■ Records shown:

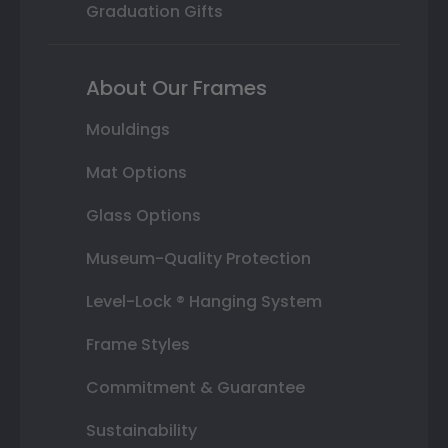
Graduation Gifts
About Our Frames
Mouldings
Mat Options
Glass Options
Museum-Quality Protection
Level-Lock ® Hanging System
Frame Styles
Commitment & Guarantee
Sustainability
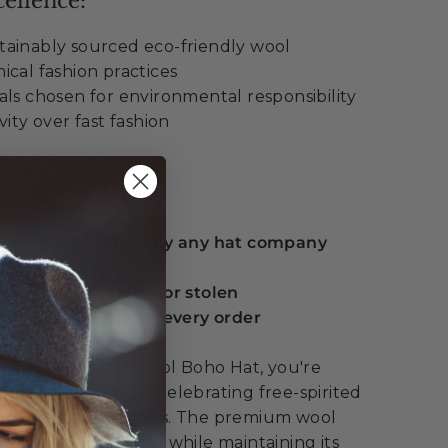
ellence:
ainably sourced eco-friendly wool
ical fashion practices
als chosen for environmental responsibility
vity over fast fashion
ue:
 guarantee offered by any hat company
eplacement if lost or stolen
serts included with every order
he Mt. Warning Wool Boho Hat, you're
 fashion – you're celebrating free-spirited
mental consciousness. The premium wool
character over time while maintaining its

■ Problem statement:
Up to and including the last line above, starting with the line that contains "serts included with every order", return each line exactly and nothing else.

■ Finished exercise:
serts included with every order
he Mt. Warning Wool Boho Hat, you're
 fashion – you're celebrating free-spirited
mental consciousness. The premium wool
character over time while maintaining its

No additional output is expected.